• _What to produce_:
Print, in exact form, the lines below from the one containing "Shireen離家出走 (73, 349)" through the one containing "DATAS COMEMORATIVAS [menuitem] (708, 158)", and omit all others.

• _Extracted information_:
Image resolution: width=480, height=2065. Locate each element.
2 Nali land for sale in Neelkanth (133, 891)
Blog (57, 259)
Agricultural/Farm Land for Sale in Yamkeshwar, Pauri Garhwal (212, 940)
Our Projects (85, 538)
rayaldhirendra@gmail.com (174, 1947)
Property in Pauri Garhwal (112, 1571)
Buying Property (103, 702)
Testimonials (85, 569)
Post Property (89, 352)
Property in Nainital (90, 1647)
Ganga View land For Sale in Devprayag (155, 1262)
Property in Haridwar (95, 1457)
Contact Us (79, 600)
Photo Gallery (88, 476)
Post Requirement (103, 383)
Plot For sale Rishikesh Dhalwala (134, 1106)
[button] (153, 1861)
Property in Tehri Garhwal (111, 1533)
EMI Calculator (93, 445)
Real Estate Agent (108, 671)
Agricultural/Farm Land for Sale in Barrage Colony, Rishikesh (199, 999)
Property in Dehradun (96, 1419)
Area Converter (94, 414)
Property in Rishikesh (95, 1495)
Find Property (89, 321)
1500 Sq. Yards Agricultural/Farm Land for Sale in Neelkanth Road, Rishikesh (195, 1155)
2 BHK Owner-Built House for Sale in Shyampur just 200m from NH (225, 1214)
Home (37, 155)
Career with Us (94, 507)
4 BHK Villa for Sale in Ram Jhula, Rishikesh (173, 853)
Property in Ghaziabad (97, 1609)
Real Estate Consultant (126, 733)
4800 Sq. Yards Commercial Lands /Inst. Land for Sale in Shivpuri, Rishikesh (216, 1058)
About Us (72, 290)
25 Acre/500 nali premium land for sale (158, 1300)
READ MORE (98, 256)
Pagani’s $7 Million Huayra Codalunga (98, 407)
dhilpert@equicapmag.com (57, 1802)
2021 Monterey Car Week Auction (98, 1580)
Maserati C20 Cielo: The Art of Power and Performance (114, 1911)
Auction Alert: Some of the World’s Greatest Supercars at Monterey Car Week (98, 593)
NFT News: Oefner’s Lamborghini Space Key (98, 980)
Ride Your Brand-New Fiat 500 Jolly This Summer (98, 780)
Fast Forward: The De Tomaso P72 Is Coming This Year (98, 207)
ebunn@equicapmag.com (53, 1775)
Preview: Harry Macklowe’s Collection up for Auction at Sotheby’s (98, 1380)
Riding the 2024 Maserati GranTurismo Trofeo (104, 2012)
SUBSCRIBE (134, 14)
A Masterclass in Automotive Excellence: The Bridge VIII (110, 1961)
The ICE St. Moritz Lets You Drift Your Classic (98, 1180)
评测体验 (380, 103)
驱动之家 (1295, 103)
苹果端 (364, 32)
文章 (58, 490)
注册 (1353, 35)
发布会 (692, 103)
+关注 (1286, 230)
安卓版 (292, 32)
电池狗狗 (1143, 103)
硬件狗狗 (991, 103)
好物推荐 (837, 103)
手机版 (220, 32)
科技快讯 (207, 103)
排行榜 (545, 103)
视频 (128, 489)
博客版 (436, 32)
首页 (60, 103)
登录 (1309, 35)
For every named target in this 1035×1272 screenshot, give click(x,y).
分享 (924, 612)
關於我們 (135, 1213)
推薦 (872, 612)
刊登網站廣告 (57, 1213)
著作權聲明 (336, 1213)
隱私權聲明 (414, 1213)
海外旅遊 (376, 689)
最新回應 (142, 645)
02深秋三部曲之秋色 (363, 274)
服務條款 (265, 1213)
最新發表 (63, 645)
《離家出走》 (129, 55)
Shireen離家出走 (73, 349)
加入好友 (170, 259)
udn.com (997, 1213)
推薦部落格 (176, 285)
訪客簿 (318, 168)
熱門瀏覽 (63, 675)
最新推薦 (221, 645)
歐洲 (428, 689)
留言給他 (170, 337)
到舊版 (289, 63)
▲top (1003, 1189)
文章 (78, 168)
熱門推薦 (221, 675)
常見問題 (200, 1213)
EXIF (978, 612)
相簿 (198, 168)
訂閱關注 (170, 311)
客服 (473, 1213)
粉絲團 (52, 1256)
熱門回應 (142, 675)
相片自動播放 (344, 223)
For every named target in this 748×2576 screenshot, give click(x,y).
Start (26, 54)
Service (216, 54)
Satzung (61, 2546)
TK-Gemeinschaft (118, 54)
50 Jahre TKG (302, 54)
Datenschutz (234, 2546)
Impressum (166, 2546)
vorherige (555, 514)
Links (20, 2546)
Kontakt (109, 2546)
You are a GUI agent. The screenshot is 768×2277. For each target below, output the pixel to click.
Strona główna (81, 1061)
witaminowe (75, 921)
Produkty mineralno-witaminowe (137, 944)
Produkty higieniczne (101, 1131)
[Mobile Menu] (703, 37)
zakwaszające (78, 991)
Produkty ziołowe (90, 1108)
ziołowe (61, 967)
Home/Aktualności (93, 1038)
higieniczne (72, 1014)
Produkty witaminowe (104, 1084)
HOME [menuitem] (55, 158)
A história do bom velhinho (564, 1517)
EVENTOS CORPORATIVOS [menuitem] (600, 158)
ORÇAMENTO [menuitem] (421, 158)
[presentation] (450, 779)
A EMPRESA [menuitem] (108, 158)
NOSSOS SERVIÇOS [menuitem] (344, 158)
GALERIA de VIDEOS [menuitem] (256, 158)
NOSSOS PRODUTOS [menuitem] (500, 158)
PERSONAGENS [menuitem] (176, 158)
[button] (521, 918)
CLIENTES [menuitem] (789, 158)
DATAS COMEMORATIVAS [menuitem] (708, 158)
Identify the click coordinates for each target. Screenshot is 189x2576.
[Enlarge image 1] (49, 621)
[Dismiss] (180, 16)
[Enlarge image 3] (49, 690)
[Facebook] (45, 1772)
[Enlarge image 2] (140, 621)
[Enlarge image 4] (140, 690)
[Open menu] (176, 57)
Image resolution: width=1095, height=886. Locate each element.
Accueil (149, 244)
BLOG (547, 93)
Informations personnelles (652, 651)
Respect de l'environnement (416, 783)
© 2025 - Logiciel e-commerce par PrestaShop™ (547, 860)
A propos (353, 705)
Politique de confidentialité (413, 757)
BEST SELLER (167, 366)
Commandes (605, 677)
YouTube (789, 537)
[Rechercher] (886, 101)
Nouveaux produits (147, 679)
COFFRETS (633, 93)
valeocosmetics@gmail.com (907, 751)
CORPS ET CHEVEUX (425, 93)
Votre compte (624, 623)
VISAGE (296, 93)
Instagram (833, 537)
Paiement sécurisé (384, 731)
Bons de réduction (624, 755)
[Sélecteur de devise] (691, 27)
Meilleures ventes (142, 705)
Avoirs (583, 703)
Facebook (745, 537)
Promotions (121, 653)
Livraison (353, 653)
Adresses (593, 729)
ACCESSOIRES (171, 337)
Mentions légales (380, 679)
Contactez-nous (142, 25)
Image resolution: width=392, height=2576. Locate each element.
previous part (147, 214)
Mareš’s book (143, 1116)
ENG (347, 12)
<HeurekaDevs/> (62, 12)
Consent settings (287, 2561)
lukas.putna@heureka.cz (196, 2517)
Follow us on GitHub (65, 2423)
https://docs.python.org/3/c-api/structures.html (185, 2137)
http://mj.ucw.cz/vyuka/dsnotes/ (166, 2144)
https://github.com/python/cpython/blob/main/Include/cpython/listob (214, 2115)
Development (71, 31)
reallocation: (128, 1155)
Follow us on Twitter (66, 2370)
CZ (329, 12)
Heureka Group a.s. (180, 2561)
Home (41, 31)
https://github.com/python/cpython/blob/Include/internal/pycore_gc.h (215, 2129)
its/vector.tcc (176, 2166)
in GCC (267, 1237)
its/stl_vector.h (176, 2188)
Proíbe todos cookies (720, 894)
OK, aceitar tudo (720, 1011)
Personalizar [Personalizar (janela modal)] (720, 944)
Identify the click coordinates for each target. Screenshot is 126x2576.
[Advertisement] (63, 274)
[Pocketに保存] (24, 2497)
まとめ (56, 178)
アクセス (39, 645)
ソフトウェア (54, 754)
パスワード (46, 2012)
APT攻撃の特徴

• _Completed task_:
Shireen離家出走 (73, 349)
加入好友 (170, 259)
udn.com (997, 1213)
推薦部落格 (176, 285)
訪客簿 (318, 168)
熱門瀏覽 (63, 675)
最新推薦 (221, 645)
歐洲 (428, 689)
留言給他 (170, 337)
到舊版 (289, 63)
▲top (1003, 1189)
文章 (78, 168)
熱門推薦 (221, 675)
常見問題 (200, 1213)
EXIF (978, 612)
相簿 (198, 168)
訂閱關注 (170, 311)
客服 (473, 1213)
粉絲團 (52, 1256)
熱門回應 (142, 675)
相片自動播放 (344, 223)
For every named target in this 748×2576 screenshot, give click(x,y).
Start (26, 54)
Service (216, 54)
Satzung (61, 2546)
TK-Gemeinschaft (118, 54)
50 Jahre TKG (302, 54)
Datenschutz (234, 2546)
Impressum (166, 2546)
vorherige (555, 514)
Links (20, 2546)
Kontakt (109, 2546)
You are a GUI agent. The screenshot is 768×2277. For each target below, output the pixel to click.
Strona główna (81, 1061)
witaminowe (75, 921)
Produkty mineralno-witaminowe (137, 944)
Produkty higieniczne (101, 1131)
[Mobile Menu] (703, 37)
zakwaszające (78, 991)
Produkty ziołowe (90, 1108)
ziołowe (61, 967)
Home/Aktualności (93, 1038)
higieniczne (72, 1014)
Produkty witaminowe (104, 1084)
HOME [menuitem] (55, 158)
A história do bom velhinho (564, 1517)
EVENTOS CORPORATIVOS [menuitem] (600, 158)
ORÇAMENTO [menuitem] (421, 158)
[presentation] (450, 779)
A EMPRESA [menuitem] (108, 158)
NOSSOS SERVIÇOS [menuitem] (344, 158)
GALERIA de VIDEOS [menuitem] (256, 158)
NOSSOS PRODUTOS [menuitem] (500, 158)
PERSONAGENS [menuitem] (176, 158)
[button] (521, 918)
CLIENTES [menuitem] (789, 158)
DATAS COMEMORATIVAS [menuitem] (708, 158)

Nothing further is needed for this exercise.